In diesem Beitrag wird die abstraktere aber letztlich einfachere Darstellung von Spielen in extensiver Form mittels Folgen vorgestellt.

Inhaltsverzeichnis

Extensive Form in der Folgendarstellung mit vollkommener Information

Definition 1: Ein Spiel in extensiver Form mit vollkommener Information ist gegeben durch

  • eine endliche Menge M = {1, 2, ... , N} der Spieler,
  • eine Menge H von Folgen mit den Eigenschaften:
    • die leere Folge ist ein Element von H,
    • ist (ak)(0<k<M) eine endliche Folge aus H und L<M, so ist auch (ak)(0<k<L) ein Element von H,
    • ist (ak)(0<k) eine unendliche Folge aus H und L eine natürliche Zahl, so ist auch (ak)(0<k<L) ein Element von H,
    • ist (ak)(0<k) eine unendliche Folge, für die (ak)(0<k<L) ein Element von H ist für alle L, dann ist auch (ak)(0<k) in H,

(H ist die Menge der Historien.)

  • eine Spielerfunktion P: E → M, die jeder Entscheidungsfolge h aus E den Spieler P(h) = k aus M zuordnet, der am Zug ist. Dabei ist eine Entscheidungsfolge nach Definition eine endliche Folge (ak)(0<k<L) aus H, zu der es ein aL gibt, so dass (ak)(0<k<L+1) ein Element aus H ist. E ist die Menge der Entscheidungsfolgen und Z := H\E ist die Menge der terminalen Folgen.

Offenbar fehlt noch die Auszahlungsfunktion, wenn man den Vergleich mit der Definition 3 in dem Artikel zur extensiven Form anstellt.

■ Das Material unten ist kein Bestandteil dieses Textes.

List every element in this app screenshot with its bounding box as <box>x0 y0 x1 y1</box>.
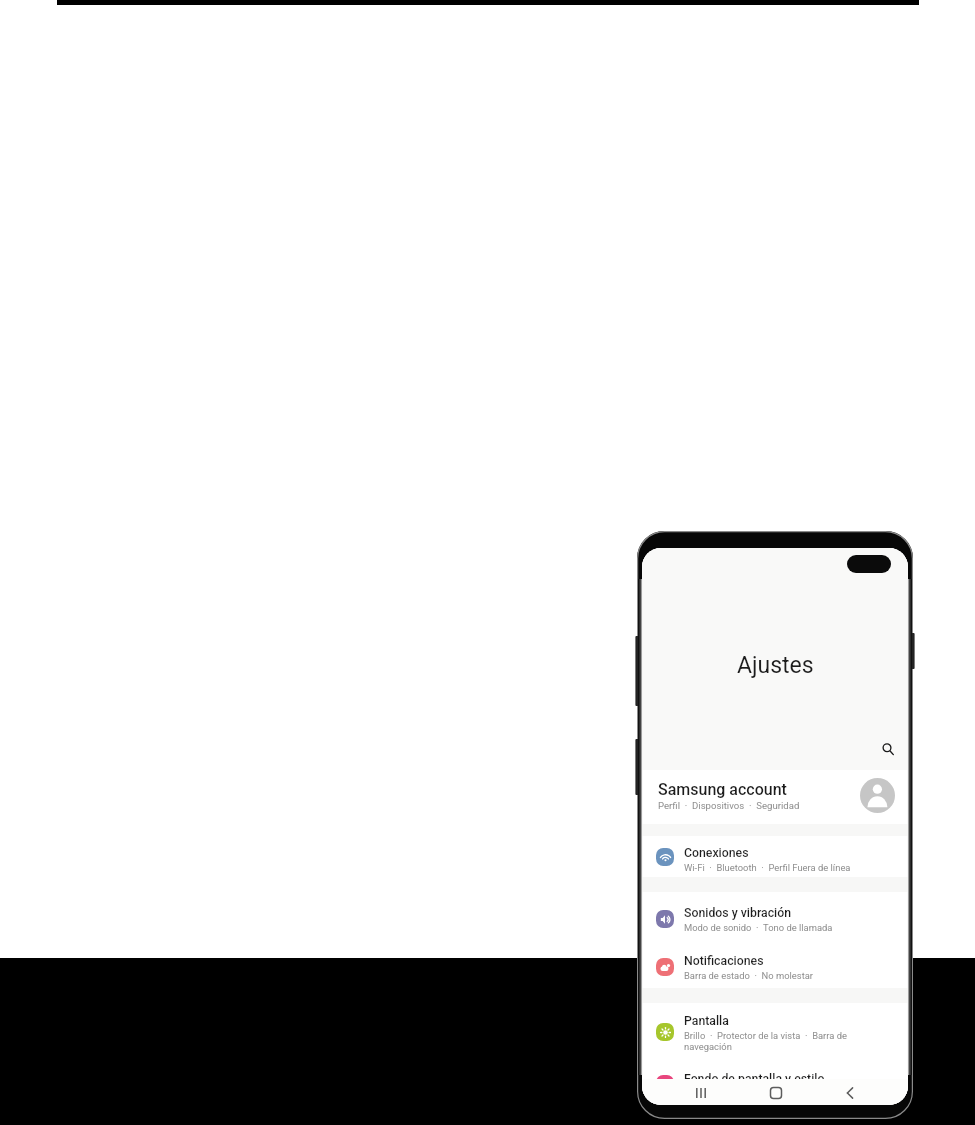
staticText: Samsung account <box>658 780 787 799</box>
staticText: Notificaciones <box>684 954 764 968</box>
button[interactable]: Sonidos y vibración <box>642 892 908 943</box>
button[interactable]: Notificaciones <box>642 943 908 988</box>
staticText: Barra de estado · No molestar <box>684 970 884 981</box>
staticText: Conexiones <box>684 846 749 860</box>
staticText: Brillo · Protector de la vista · Barra d… <box>684 1030 850 1052</box>
staticText: Pantalla <box>684 1014 729 1028</box>
button[interactable]: Inicio <box>765 1082 787 1104</box>
button[interactable]: Recientes <box>690 1082 712 1104</box>
staticText: Perfil · Dispositivos · Seguridad <box>658 800 800 811</box>
button[interactable]: Atrás <box>839 1082 861 1104</box>
button[interactable]: Pantalla <box>642 1003 908 1061</box>
staticText: Wi-Fi · Bluetooth · Perfil Fuera de líne… <box>684 862 884 873</box>
staticText: Fondo de pantalla y estilo <box>684 1072 825 1086</box>
staticText: Sonidos y vibración <box>684 906 792 920</box>
staticText: Ajustes <box>737 652 814 679</box>
button[interactable]: Buscar <box>875 736 900 761</box>
button[interactable]: Samsung account <box>642 770 908 824</box>
staticText: Modo de sonido · Tono de llamada <box>684 922 884 933</box>
button[interactable]: Fondo de pantalla y estilo <box>642 1061 908 1079</box>
button[interactable]: Conexiones <box>642 836 908 877</box>
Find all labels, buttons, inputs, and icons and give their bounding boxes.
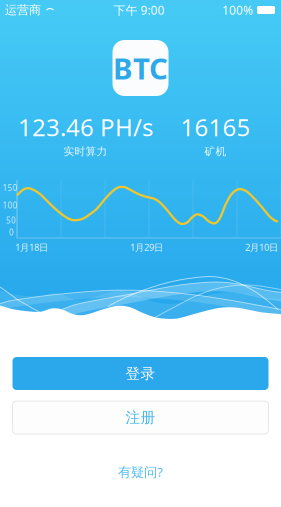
staticText: 运营商 xyxy=(5,3,41,17)
staticText: 下午 9:00 xyxy=(114,2,164,18)
staticText: 有疑问? xyxy=(118,463,163,481)
staticText: 注册 xyxy=(126,408,156,426)
staticText: 123.46 PH/s xyxy=(18,111,153,143)
staticText: 0 xyxy=(9,227,14,238)
button[interactable]: 注册 xyxy=(12,401,268,434)
button[interactable]: 登录 xyxy=(12,357,268,390)
staticText: 16165 xyxy=(180,111,250,143)
staticText: 100 xyxy=(2,200,18,211)
staticText: 100% xyxy=(222,2,253,18)
staticText: 1月18日 xyxy=(15,241,48,253)
staticText: 50 xyxy=(6,215,16,226)
staticText: 150 xyxy=(2,183,18,193)
button[interactable]: 有疑问? xyxy=(118,463,163,481)
staticText: 矿机 xyxy=(204,145,226,158)
staticText: 2月10日 xyxy=(245,241,278,253)
staticText: BTC xyxy=(113,48,168,88)
staticText: 1月29日 xyxy=(130,241,163,253)
staticText: 实时算力 xyxy=(64,145,108,158)
staticText: 登录 xyxy=(126,364,156,382)
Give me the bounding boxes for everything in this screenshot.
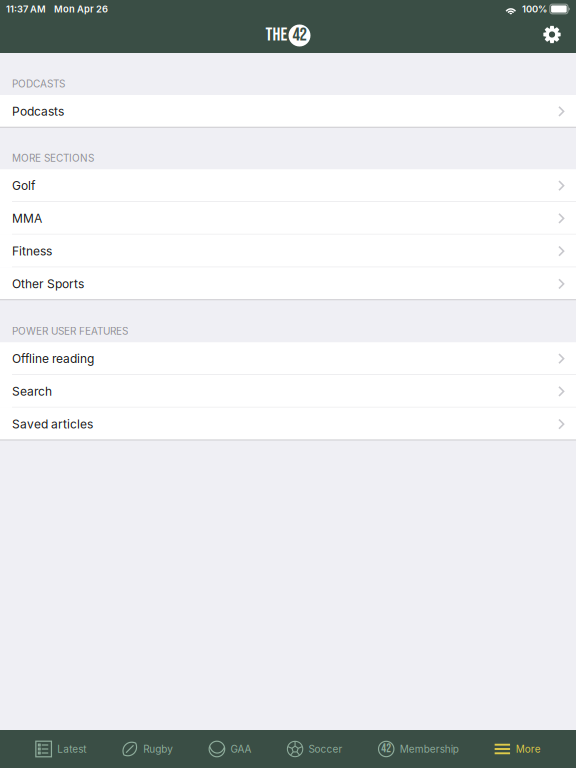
staticText: Mon Apr 26 <box>54 3 108 15</box>
staticText: Podcasts <box>12 104 64 119</box>
staticText: 42 <box>381 742 391 756</box>
button[interactable]: More <box>494 730 541 768</box>
button[interactable]: Offline reading <box>0 342 576 375</box>
button[interactable]: Settings <box>531 18 576 53</box>
staticText: 100% <box>522 3 547 15</box>
button[interactable]: Fitness <box>0 235 576 268</box>
button[interactable]: Latest <box>35 730 86 768</box>
staticText: Golf <box>12 178 35 193</box>
staticText: Offline reading <box>12 351 94 366</box>
staticText: Other Sports <box>12 277 84 291</box>
button[interactable]: MMA <box>0 202 576 235</box>
button[interactable]: Soccer <box>287 730 343 768</box>
staticText: POWER USER FEATURES <box>12 325 128 337</box>
button[interactable]: Rugby <box>121 730 173 768</box>
staticText: Saved articles <box>12 417 93 431</box>
staticText: MMA <box>12 211 42 226</box>
button[interactable]: Golf <box>0 169 576 202</box>
staticText: PODCASTS <box>12 78 65 90</box>
button[interactable]: Saved articles <box>0 408 576 441</box>
staticText: Soccer <box>309 743 343 755</box>
staticText: 11:37 AM <box>6 3 46 15</box>
staticText: GAA <box>230 743 251 755</box>
staticText: Rugby <box>143 743 173 755</box>
button[interactable]: 42 <box>378 730 459 768</box>
staticText: Fitness <box>12 244 52 258</box>
staticText: 42 <box>292 24 306 46</box>
staticText: Membership <box>400 743 459 755</box>
staticText: MORE SECTIONS <box>12 152 94 164</box>
staticText: More <box>516 743 541 755</box>
button[interactable]: Other Sports <box>0 268 576 300</box>
button[interactable]: GAA <box>208 730 251 768</box>
staticText: Latest <box>57 743 86 755</box>
staticText: THE <box>266 24 288 46</box>
button[interactable]: Podcasts <box>0 95 576 128</box>
staticText: Search <box>12 384 52 399</box>
button[interactable]: Search <box>0 375 576 408</box>
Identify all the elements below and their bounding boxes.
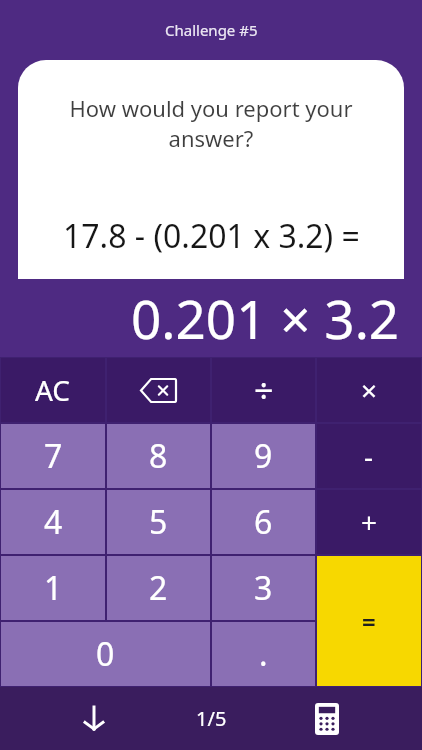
button[interactable]: × [317,358,421,422]
staticText: 2 [149,566,168,610]
staticText: 1/5 [196,705,227,732]
button[interactable]: 8 [107,424,210,488]
staticText: × [361,371,378,409]
button[interactable]: 3 [212,556,315,620]
button[interactable]: + [317,490,421,554]
staticText: ÷ [254,367,274,413]
staticText: 0.201 × 3.2 [131,282,400,354]
button[interactable]: 9 [212,424,315,488]
button[interactable] [107,358,210,422]
button[interactable]: = [317,556,421,686]
staticText: 8 [149,434,168,478]
button[interactable]: AC [1,358,105,422]
button[interactable]: 6 [212,490,315,554]
staticText: = [362,605,376,638]
button[interactable] [74,699,114,739]
staticText: AC [35,371,71,409]
button[interactable]: 5 [107,490,210,554]
staticText: 0 [96,632,115,676]
button[interactable]: . [212,622,315,686]
staticText: 1 [44,566,63,610]
button[interactable]: ÷ [212,358,315,422]
button[interactable]: 1 [1,556,105,620]
staticText: Challenge #5 [165,20,258,40]
button[interactable]: 4 [1,490,105,554]
staticText: + [361,503,378,541]
button[interactable]: 2 [107,556,210,620]
staticText: 3 [254,566,273,610]
button[interactable]: - [317,424,421,488]
staticText: . [259,632,268,676]
button[interactable]: 7 [1,424,105,488]
staticText: 4 [44,500,63,544]
staticText: 6 [254,500,273,544]
button[interactable] [307,699,347,739]
button[interactable]: 0 [1,622,210,686]
staticText: 17.8 - (0.201 x 3.2) = [63,214,360,258]
staticText: How would you report your answer? [69,93,353,153]
staticText: - [364,437,374,475]
staticText: 9 [254,434,273,478]
staticText: 5 [149,500,168,544]
staticText: 7 [44,434,63,478]
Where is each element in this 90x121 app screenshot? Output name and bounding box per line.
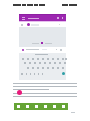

Es ist aber durchaus sinnvoll, die Auszahlung nicht als Bestandteil der Form des Spieles zu betrachten, die Form also ganz separat zu verstehen als ein Regelwerk, nach dem die Spielzüge abzulaufen haben. Eine Form wird in diesem Sinne erst zu einem Spiel, wenn die Bewertung der terminalen Folgen Z und damit der Vergleich der verschiedenen Ergebnisse des Spieles erfolgen kann. Die Bewertung der Ergebnisse lässt sich typischerweise durch eine Auszahlungsfunktion uj : Z → R für jeden Spieler j beschreiben. Sie kann aber auch allgemeiner gegeben werden durch eine Ordnungsrelation Präferenzrelation auf Z (für jeden Spieler j).

Die Trennung von Form und Präferenz gibt im übrigen auch Sinn bei der extensiven Form des Spiels, die sich des Spielbaums bedient, und ebenso bei der strategischen Form des Spiels.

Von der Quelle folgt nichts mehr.